Keep every word of the listing and drop the images when you write it out.
[Start of Attachment]
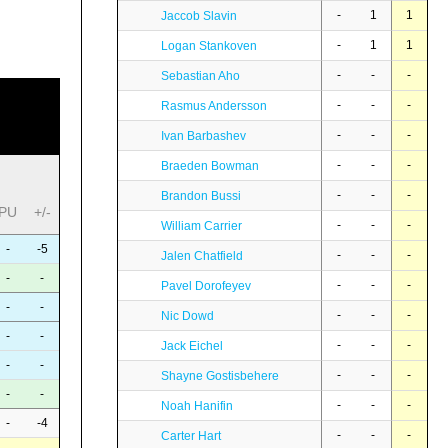
-
1
1
Jaccob Slavin
-
1
1
Logan Stankoven
-
-
-
Sebastian Aho
-
-
-
Rasmus Andersson
-
-
-
Ivan Barbashev
-
-
-
Braeden Bowman
-
-
-
Brandon Bussi
PU
+/-
-
-
-
William Carrier
-
-5
-
-
-
Jalen Chatfield
-
-
-
-
-
Pavel Dorofeyev
-
-
-
-
-
Nic Dowd
-
-
-
-
-
Jack Eichel
-
-
-
-
-
Shayne Gostisbehere
-
-
-
-
-
Noah Hanifin
-
-4
-
-
-
Carter Hart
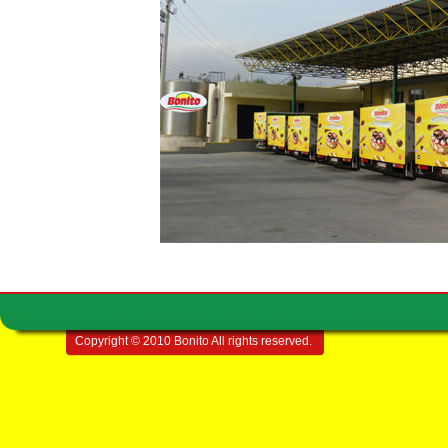
Copyright © 2010 Bonito All rights reserved.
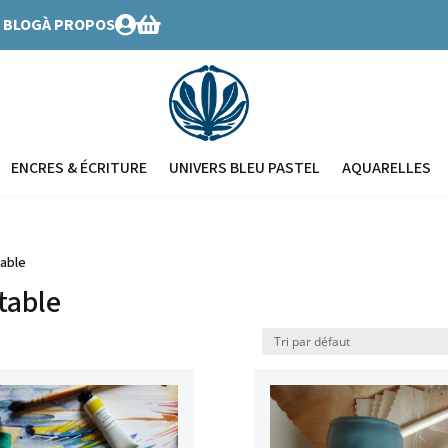
BLOG
À PROPOS


ENCRES & ÉCRITURE
UNIVERS BLEU PASTEL
AQUARELLES
table
table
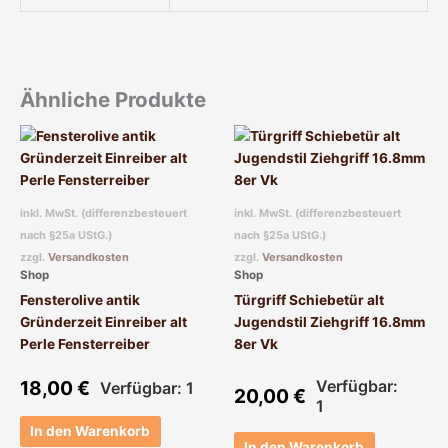
Ähnliche Produkte
inkl. MwSt. (differenzbesteuert
inkl. MwSt. (differenzbesteuert
nach §25a UStG.)
nach §25a UStG.)
zzgl.
Versandkosten
zzgl.
Versandkosten
Shop
Shop
Fensterolive antik
Türgriff Schiebetür alt
Gründerzeit Einreiber alt
Jugendstil Ziehgriff 16.8mm
Perle Fensterreiber
8er Vk
18,00
€
Verfügbar:
Verfügbar: 1
20,00
€
1
In den Warenkorb
In den Warenkorb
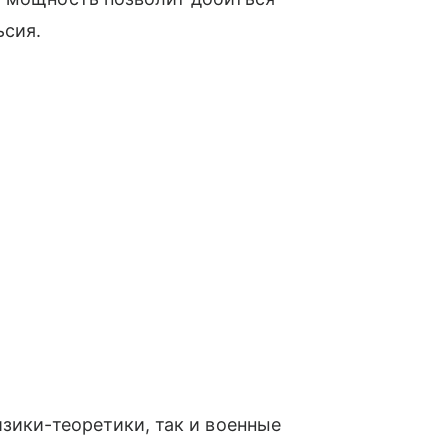
ьсия.
изики-теоретики, так и военные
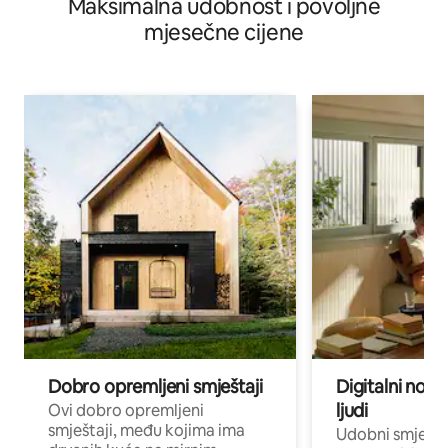
Maksimalna udobnost i povoljne
mjesečne cijene
Dobro opremljeni smještaji
Digitalni noma
ljudi
Ovi dobro opremljeni
smještaji, među kojima ima
Udobni smještaj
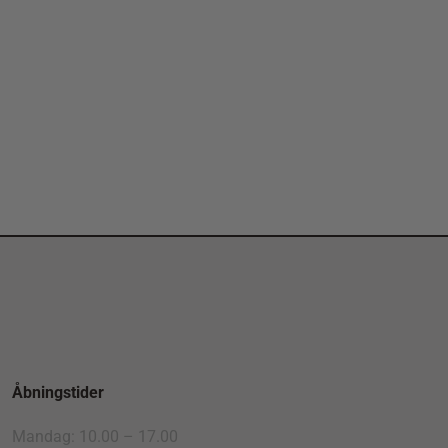
Åbningstider
Mandag: 10.00 – 17.00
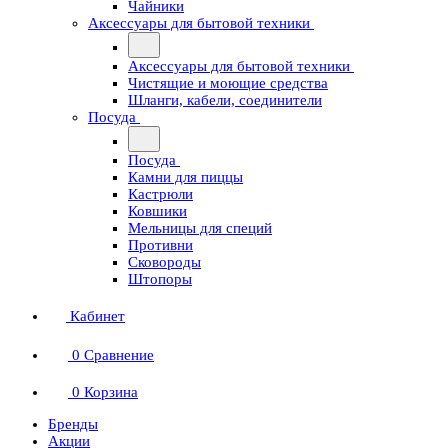
Чайники
Аксессуары для бытовой техники
Аксессуары для бытовой техники
Чистящие и моющие средства
Шланги, кабели, соединители
Посуда
Посуда
Камни для пиццы
Кастрюли
Ковшики
Мельницы для специй
Противни
Сковороды
Штопоры
Кабинет
0
Сравнение
0
Корзина
Бренды
Акции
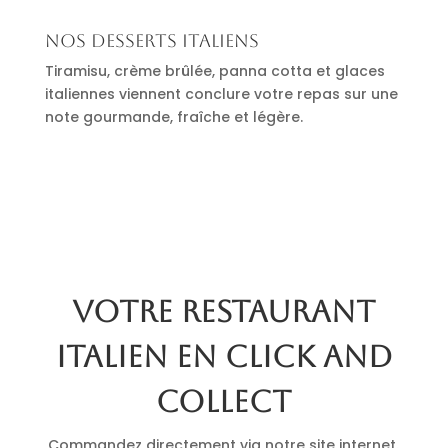
Nos desserts italiens
Tiramisu, crème brûlée, panna cotta et glaces
italiennes viennent conclure votre repas sur une
note gourmande, fraîche et légère.
Votre restaurant
italien en click and
collect
Commandez directement via notre site internet.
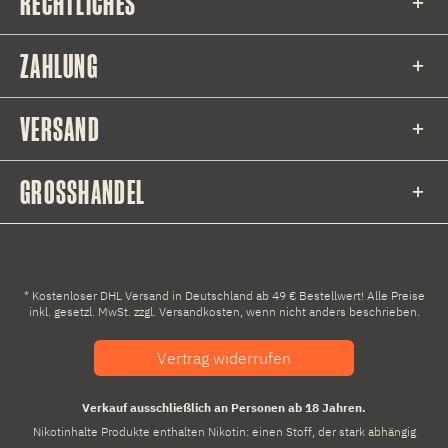
RECHTLICHES
ZAHLUNG
VERSAND
GROSSHANDEL
* Kostenloser DHL Versand in Deutschland ab 49 € Bestellwert! Alle Preise
inkl. gesetzl. MwSt. zzgl.
Versandkosten
, wenn nicht anders beschrieben.
Vertrag widerrufen
Verkauf ausschließlich an Personen ab 18 Jahren.
Nikotinhalte Produkte enthalten Nikotin: einen Stoff, der stark abhängig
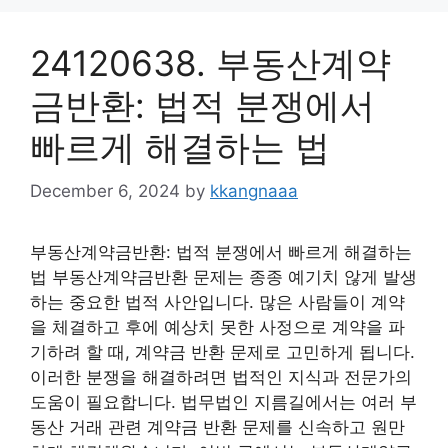
24120638. 부동산계약
금반환: 법적 분쟁에서
빠르게 해결하는 법
December 6, 2024
by
kkangnaaa
부동산계약금반환: 법적 분쟁에서 빠르게 해결하는
법 부동산계약금반환 문제는 종종 예기치 않게 발생
하는 중요한 법적 사안입니다. 많은 사람들이 계약
을 체결하고 후에 예상치 못한 사정으로 계약을 파
기하려 할 때, 계약금 반환 문제로 고민하게 됩니다.
이러한 분쟁을 해결하려면 법적인 지식과 전문가의
도움이 필요합니다. 법무법인 지름길에서는 여러 부
동산 거래 관련 계약금 반환 문제를 신속하고 원만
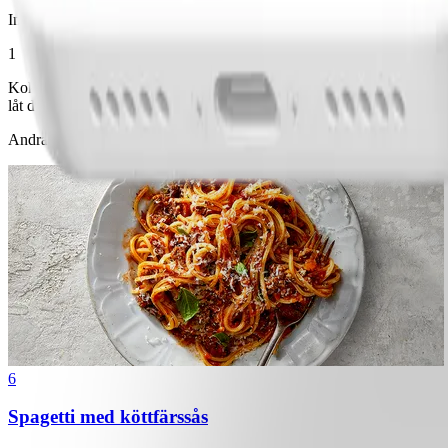
Instruktioner
1
Koka riset. Strimla skinka, lök och vitlök och lägg i en skål. Häll öve
låt det koka ca 4 min. Blanda potatismjöl med 1 msk vatten och rör ner 
Andra gillade också
6
Spagetti med köttfärssås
[End of Attachment]
Exercise response:
-
1
1
Jaccob Slavin
-
1
1
Logan Stankoven
-
-
-
Sebastian Aho
-
-
-
Rasmus Andersson
-
-
-
Ivan Barbashev
-
-
-
Braeden Bowman
-
-
-
Brandon Bussi
PU
+/-
-
-
-
William Carrier
-
-5
-
-
-
Jalen Chatfield
-
-
-
-
-
Pavel Dorofeyev
-
-
-
-
-
Nic Dowd
-
-
-
-
-
Jack Eichel
-
-
-
-
-
Shayne Gostisbehere
-
-
-
-
-
Noah Hanifin
-
-4
-
-
-
Carter Hart
Copyright © 2010 Bonito All rights reserved.
BLOG
À PROPOS


ENCRES & ÉCRITURE
UNIVERS BLEU PASTEL
AQUARELLES
table
table
Ähnliche Produkte
inkl. MwSt. (differenzbesteuert
inkl. MwSt. (differenzbesteuert
nach §25a UStG.)
nach §25a UStG.)
zzgl.
Versandkosten
zzgl.
Versandkosten
Shop
Shop
Fensterolive antik
Türgriff Schiebetür alt
Gründerzeit Einreiber alt
Jugendstil Ziehgriff 16.8mm
Perle Fensterreiber
8er Vk
18,00
€
Verfügbar:
Verfügbar: 1
20,00
€
1
In den Warenkorb
In den Warenkorb
ьсия.
изики-теоретики, так и военные
Maksimalna udobnost i povoljne
mjesečne cijene
Dobro opremljeni smještaji
Digitalni noma
ljudi
Ovi dobro opremljeni
smještaji, među kojima ima
Udobni smještaj
Åbningstider
Mandag: 10.00 – 17.00
Чайники
Аксессуары для бытовой техники
Аксессуары для бытовой техники
Чистящие и моющие средства
Шланги, кабели, соединители
Посуда
Посуда
Камни для пиццы
Кастрюли
Ковшики
Мельницы для специй
Противни
Сковороды
Штопоры
Кабинет
0
Сравнение
0
Корзина
Бренды
Акции
Nos desserts italiens
Tiramisu, crème brûlée, panna cotta et glaces
italiennes viennent conclure votre repas sur une
note gourmande, fraîche et légère.
Votre restaurant
italien en click and
collect
Commandez directement via notre site internet.
RECHTLICHES
ZAHLUNG
VERSAND
GROSSHANDEL
* Kostenloser DHL Versand in Deutschland ab 49 € Bestellwert! Alle Preise
inkl. gesetzl. MwSt. zzgl.
Versandkosten
, wenn nicht anders beschrieben.
Vertrag widerrufen
Verkauf ausschließlich an Personen ab 18 Jahren.
Nikotinhalte Produkte enthalten Nikotin: einen Stoff, der stark abhängig
24120638. 부동산계약
금반환: 법적 분쟁에서
빠르게 해결하는 법
December 6, 2024
by
kkangnaaa
부동산계약금반환: 법적 분쟁에서 빠르게 해결하는
법 부동산계약금반환 문제는 종종 예기치 않게 발생
하는 중요한 법적 사안입니다. 많은 사람들이 계약
을 체결하고 후에 예상치 못한 사정으로 계약을 파
기하려 할 때, 계약금 반환 문제로 고민하게 됩니다.
이러한 분쟁을 해결하려면 법적인 지식과 전문가의
도움이 필요합니다. 법무법인 지름길에서는 여러 부
동산 거래 관련 계약금 반환 문제를 신속하고 원만
Instruktioner
1
Koka riset. Strimla skinka, lök och vitlök och lägg i en skål. Häll öve
låt det koka ca 4 min. Blanda potatismjöl med 1 msk vatten och rör ner 
Andra gillade också
6
Spagetti med köttfärssås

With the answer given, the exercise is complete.